Tuesday, September 20, 2005

Back to School

So far I have been making excellent use of my time during this post-graduate visit to my former institution of higher education. Whereas I once studied classic literature and learned obscure languages and analyzed ancient history, I now devote my energies to the things that truly matter.

For example, Fluff. That's right. Marshmallow Fluff. The kind you put in your peanut butter sandwich. The ambrosia that, like some kind of addict, I could only get at my friends' houses because my mom would never buy it when I was little. It turns out there is a Fluff website which has not only a three-page history of the Fluff company but also a scrapbook with pictures of happy children whose faces are covered in Fluff. It is very wholesome and I am determined to bring Fluff and peanut butter sandwiches (or "fluffernutters" to those in the know) to my place of work because they will demonstrate my knowledge of haute cuisine, which is sure to impress my new colleagues.

I also learned many dirty Latin words from the poetry of Catullus. This is less wholesome and less likely to impress my new colleagues, so I will probably have to forget my new vocabulary as soon as possible. But of course "scortillum," mildly translated by William Whitaker as "wench," is precisely the kind of thing that will stick in your mind even after you forget how to conjugate sum.

As for scholarly debates, there has been no end of discussion as to whether, if you had a time machine, Catullus would be someone you'd necessarily date.
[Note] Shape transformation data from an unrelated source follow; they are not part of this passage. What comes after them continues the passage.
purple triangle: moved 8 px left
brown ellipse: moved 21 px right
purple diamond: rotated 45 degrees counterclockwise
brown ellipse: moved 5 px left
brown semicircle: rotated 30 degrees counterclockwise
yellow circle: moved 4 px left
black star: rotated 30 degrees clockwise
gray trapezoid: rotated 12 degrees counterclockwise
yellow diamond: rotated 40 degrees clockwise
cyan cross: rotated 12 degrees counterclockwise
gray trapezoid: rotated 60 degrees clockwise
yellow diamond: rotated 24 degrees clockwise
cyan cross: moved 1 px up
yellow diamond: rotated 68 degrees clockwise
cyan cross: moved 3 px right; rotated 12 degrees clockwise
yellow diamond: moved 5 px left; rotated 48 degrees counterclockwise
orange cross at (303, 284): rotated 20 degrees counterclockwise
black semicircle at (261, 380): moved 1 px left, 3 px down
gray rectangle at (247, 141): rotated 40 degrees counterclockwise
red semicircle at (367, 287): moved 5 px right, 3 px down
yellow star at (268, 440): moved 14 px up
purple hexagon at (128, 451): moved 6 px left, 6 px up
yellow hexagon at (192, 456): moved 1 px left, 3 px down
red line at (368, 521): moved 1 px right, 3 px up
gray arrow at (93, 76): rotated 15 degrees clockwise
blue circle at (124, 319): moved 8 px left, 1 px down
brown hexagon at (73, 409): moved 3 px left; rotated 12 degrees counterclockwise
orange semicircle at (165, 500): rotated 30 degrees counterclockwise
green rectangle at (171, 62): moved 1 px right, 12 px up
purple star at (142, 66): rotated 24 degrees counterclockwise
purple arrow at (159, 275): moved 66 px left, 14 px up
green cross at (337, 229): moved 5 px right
I vote yes, because everyone knows the Romans were an attractive people; just look at their statues. Maeve and I have also hit upon a principle of great use to the study of history, and it is this: the natural habitat of Emperors is Rome, and the natural habitat of wolves is the forests of Germany. It follows that the fact that wolves ran free in the medieval forests of Germany is not a basis on which you can fairly criticize the reign of the Emperor Charlemagne because wolves and emperors are not supposed to have anything to do with each other. Charlemagne did not campaign on wolf removal reform.

This is the conversation that followed the composition of that paragraph:
Maeve: Wolves are cool. They will eat you.
Katie: Did you really just say that?
Maeve: Yeah, I even kind of thought it through first.

Maeve is now sitting on her bed saying, "Fornicator! Fornicator! Fornicator!" and giggling. She is still translating Catullus.

The other scholarly debate we had earlier concerned Merovingian kings, the predecessors of Charlemagne, who had a habit of riding around their kingdoms in goat carts. This is what we had to say about that:

Katie: Goats can be regal.
Maeve: No, they can't.
Katie: Sure they can. They have . . . the beards . . .
Maeve: No. They eat everything.
Katie: They are . . . exploratory. They are tireless scholars.
Maeve: Maybe I should change the title of my blog to Le Fabuleux Destin d'une Chevre.
Katie: . . . Are you a goat?
Maeve: I'm a tireless scholar.

It is a haven of learning, Maeve's room.


.Maeve said...

do you think wolves eat goats? i do.
my mom thinks i'm feral because i'm teething. i think i should chew on coral, like charles II in his first ever portrait.
school is a lot less interesting without you, but i bet i'll sleep better.

the anonymous hedgehog said...

hrmmm, yes, i suppose you will. but who wants to sleep when you could stay up half the night brainstorming how to get Jonathan Frakes on your Catullian TV show?

if you got those teeth removed, you know, you wouldn't have to chew on coral, which i imagine might be actually more painful.

.Maeve said...

i like chewing on things.

Matthew said...

I dislike Fluff.
I like goats.
The image in my head of toga-and-wine Katie & Maeve is back.

.Maeve said...

i'm almost embarrassed to say there was no alcohol of any kind involved in this weekend ... though it now occurs that an I, Claudius drinking game of the drink-when-they-do type would be very successful / dangerous to one's health indeed.

i start cicero on wednesday ... i wonder if he lends himself as well to the sitcom format.

The Anonymous Hedgehog said...

MATT! You dislike fluff? Our friendship is over.

I think an I, Claudius drinking game could probably give you alcohol poisoning if, for example, you drank everytime someone got poisoned and/or someone attempted murder and/or someone showed signs of madness/depravity. Oooh! Or every time it gave you ideas for a sitcom joke. Yes!